Faith in works to obtain salvation is not faith in Christ.

Faith in works? Really?

Let’s see if that is true. When has any Catholic proclaimed themselves saved by works? Name one. Some of you were once Catholic, so I suppose that your parents were or maybe, are still, Catholic. Ask them if they have declared themselves saved because of their works.

Ok. If you are honest, you will admit that we deny that we are saved in this lifetime. Again, if you are honest, you will remember that when you were Catholic, you were told that we do not know if we are saved, but we await God’s judgment of our deeds.

True or not?

If a Catholic were to declare himself saved because he did so many good works, then that Catholic doesn’t know his Catholic faith.

Ok. Now, let’s look at those who claim to be saved by faith alone. There’s many of you. You roam the streets asking people if they are saved and when they say that they don’t know, you pounce and say, “I am saved by my faith alone!”

But that isn’t faith in Christ. That’s you declaring your faith in yourself. Here’s the proof.

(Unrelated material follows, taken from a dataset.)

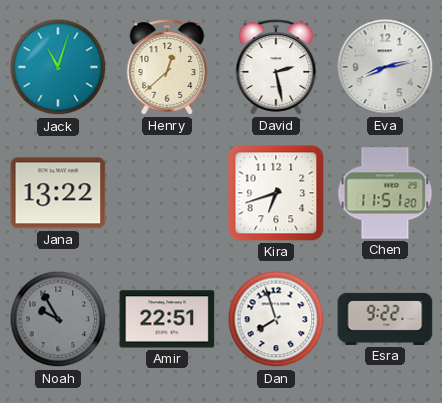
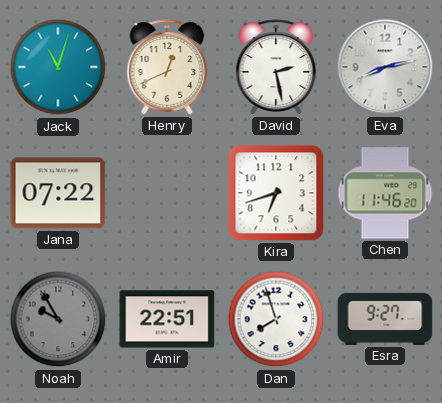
Henry: 12:38 -> 12:41
Jana: 13:22 -> 07:22
Chen: 11:51 -> 11:46
Esra: 9:22 -> 9:27
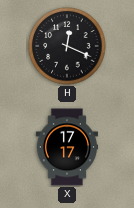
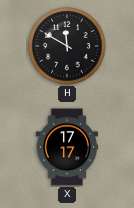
H: 12:19 -> 11:50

You say that one is saved unto good works. Because, you say that faith which does not provide good works is not a saving faith. Ok. If your faith is a saving faith, what works do you have to your credit to prove that your faith is a saving faith? How many works must you do in order to prove that your faith is a saving faith? If you can’t provide any proof, why do you declare yourself saved?

I’ll tell you why. Because of your exceedingly great faith, in yourself.